Kirby Lee-USA TODAY Sports

Twenty years ago, the NFL’s chilly relationship with Nevada and sports gambling began to thaw at a clandestine meeting with Las Vegas sportsbook officials that involved the NCAA and other sports leagues. 

“They were just really curious at how we managed the line, how we came up with the numbers, and what we look for as far as suspicious activity or any type of red flags,” a gambling exec who attended the briefings (which, he says, also included representation from the FBI) tells Front Office Sports. “Our message was this: ‘We’re on the same side as you. We want to protect the integrity of these games; the integrity is our product. We want fair and true games. We don’t want to be taking wagers on something that’s predetermined.’” 

This meeting—confirmed by another trusted gambling industry source—predated Roger Goodell’s ascent to NFL commissioner, in 2006. It came well before the U.S. Supreme Court overturned the Professional and Amateur Sports Protection Act (PASPA) in ’18, which legalized state-sanctioned betting nationwide. And, of course, before Las Vegas was selected more than two years ago as the host of Super Bowl LVIII. 

Over the past two decades, there has been increased cooperation between the NFL and Nevada’s legalized gaming industry, even as Goodell remained publicly opposed.

  • In 2009, Goodell wrote a letter to then Delaware Gov. Jack Markell, saying that expanding the state’s sports lottery would be a “threat to the integrity of our league and contrary to the public good.”
  • In 2012, Goodell said that widespread legalized gambling would “fuel speculation, distrust, and accusations of point-shaving or game-fixing.”
  • And as recently as 2017—at the same league meeting where NFL owners approved the Raiders’ relocation to Las Vegas—Goodell told reporters that the owners “strongly oppose … legalized sports gambling.”

Goodell, to his credit, hasn’t swayed from the integrity messaging, even if the NFL counts Caesars Entertainment, DraftKings, and FanDuel as official betting partners (plus approved sportsbook deals with other operators). The payouts from those deals are not public knowledge, but one league source tells FOS they amount to roughly $200 annually.

Ultimately, the biggest influence on the NFL’s decades-long change of faith may have been the bottom line. “I was saying back in the 1980s that the NFL would embrace gambling as soon as they got a piece of the action,” says longtime Las Vegas bookmaker Dave Cokin. “Best prediction of my entire career. Their view of anything pertaining to Las Vegas and gambling was absolute bulls—.”

Before PASPA was overturned, that message to players was basically akin to Nancy Reagan’s “Just Say No” to drugs campaign of the 1980s. 

“It was pretty much, ‘Don’t do it,’” former NFL kicker and CBS Sports analyst Jay Feely says. “That was pretty much the message we got, but it wasn’t legal anywhere [outside Nevada]. It wasn’t something people thought about.”

Beyond Goodell’s old comments about gambling, the NFL also took a tough stance toward Las Vegas. 

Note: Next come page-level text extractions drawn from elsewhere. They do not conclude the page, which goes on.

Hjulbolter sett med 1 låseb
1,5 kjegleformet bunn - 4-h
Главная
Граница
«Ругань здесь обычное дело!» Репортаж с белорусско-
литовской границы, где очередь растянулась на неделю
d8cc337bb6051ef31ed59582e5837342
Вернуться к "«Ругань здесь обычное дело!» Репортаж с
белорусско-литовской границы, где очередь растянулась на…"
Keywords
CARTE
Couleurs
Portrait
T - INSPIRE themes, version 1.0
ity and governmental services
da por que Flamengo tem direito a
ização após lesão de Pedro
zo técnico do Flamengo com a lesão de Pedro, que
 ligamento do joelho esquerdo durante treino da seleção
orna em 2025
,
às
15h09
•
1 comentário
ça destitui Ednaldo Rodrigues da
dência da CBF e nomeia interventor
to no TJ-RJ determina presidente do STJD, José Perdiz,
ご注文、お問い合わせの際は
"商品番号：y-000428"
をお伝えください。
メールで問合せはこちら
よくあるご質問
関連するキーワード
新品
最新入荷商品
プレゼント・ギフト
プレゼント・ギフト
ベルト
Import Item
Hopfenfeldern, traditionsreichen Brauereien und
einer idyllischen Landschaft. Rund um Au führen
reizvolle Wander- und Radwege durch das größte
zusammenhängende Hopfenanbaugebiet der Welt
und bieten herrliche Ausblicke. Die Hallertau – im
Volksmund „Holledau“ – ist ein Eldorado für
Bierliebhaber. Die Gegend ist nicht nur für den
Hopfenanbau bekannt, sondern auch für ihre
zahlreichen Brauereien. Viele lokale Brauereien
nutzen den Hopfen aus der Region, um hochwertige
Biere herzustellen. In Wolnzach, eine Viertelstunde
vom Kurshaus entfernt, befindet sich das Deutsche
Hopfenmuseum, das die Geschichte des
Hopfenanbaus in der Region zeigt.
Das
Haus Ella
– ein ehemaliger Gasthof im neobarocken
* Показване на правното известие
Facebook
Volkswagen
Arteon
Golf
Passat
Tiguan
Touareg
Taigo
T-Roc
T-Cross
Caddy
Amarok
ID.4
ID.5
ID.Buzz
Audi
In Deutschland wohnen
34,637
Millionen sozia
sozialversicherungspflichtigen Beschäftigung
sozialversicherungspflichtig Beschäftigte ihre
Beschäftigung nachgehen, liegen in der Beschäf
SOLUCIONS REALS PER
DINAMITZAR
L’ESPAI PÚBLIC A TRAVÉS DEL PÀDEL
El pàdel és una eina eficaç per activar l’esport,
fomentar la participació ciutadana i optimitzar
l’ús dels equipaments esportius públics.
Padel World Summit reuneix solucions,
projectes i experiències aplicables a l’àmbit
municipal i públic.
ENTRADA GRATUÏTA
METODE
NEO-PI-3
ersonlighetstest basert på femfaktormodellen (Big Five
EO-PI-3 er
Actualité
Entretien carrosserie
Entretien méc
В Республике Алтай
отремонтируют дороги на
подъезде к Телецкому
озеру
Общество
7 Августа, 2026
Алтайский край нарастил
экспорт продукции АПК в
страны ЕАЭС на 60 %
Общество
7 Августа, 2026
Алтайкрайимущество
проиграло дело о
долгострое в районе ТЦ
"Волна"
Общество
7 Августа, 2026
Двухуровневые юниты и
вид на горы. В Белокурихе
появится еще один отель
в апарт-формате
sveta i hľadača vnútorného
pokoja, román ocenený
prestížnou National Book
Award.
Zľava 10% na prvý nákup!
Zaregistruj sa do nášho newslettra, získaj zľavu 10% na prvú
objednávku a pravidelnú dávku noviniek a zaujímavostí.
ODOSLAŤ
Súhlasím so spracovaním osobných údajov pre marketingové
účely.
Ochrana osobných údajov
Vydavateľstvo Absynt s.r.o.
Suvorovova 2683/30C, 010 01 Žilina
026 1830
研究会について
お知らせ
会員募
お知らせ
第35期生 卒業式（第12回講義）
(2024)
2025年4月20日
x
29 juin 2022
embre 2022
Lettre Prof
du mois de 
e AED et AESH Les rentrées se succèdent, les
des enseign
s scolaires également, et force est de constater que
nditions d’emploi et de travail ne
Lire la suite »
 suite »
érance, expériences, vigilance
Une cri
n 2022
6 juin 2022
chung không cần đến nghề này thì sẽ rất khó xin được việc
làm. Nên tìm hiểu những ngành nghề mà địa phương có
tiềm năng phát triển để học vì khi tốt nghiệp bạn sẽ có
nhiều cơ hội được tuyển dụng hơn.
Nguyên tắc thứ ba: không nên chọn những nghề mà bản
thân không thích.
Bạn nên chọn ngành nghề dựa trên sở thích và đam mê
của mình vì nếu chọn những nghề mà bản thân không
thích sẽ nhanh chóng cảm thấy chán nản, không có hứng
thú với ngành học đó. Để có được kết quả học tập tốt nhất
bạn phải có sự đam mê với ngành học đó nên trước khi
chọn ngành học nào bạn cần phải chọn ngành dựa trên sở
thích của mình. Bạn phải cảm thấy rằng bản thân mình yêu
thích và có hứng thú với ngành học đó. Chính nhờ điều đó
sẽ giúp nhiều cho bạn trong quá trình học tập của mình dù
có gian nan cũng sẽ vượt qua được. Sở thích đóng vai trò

  • In 2003, the NFL refused to allow the Las Vegas Convention and Visitors Authority to run a tourism ad from its “What Happens Here, Stays Here” campaign. After the NFL thwarted LVCVA’s attempts to run an ad with that wording, the league finally relented four years ago, when it was changed to “What happens here, only happens here.”
  • In 2004, the NFL sent letters to Nevada casinos warning them against charging customers for Super Bowl watch parties and forbidding them from using the phrase “Super Bowl” at all in promotions. 
  • In 2015, Tony Romo’s National Fantasy Football Convention in Las Vegas (where nearly 100 NFL players were set to appear) was scrubbed after the league banned players from participating, since the event was to be held at a casino. 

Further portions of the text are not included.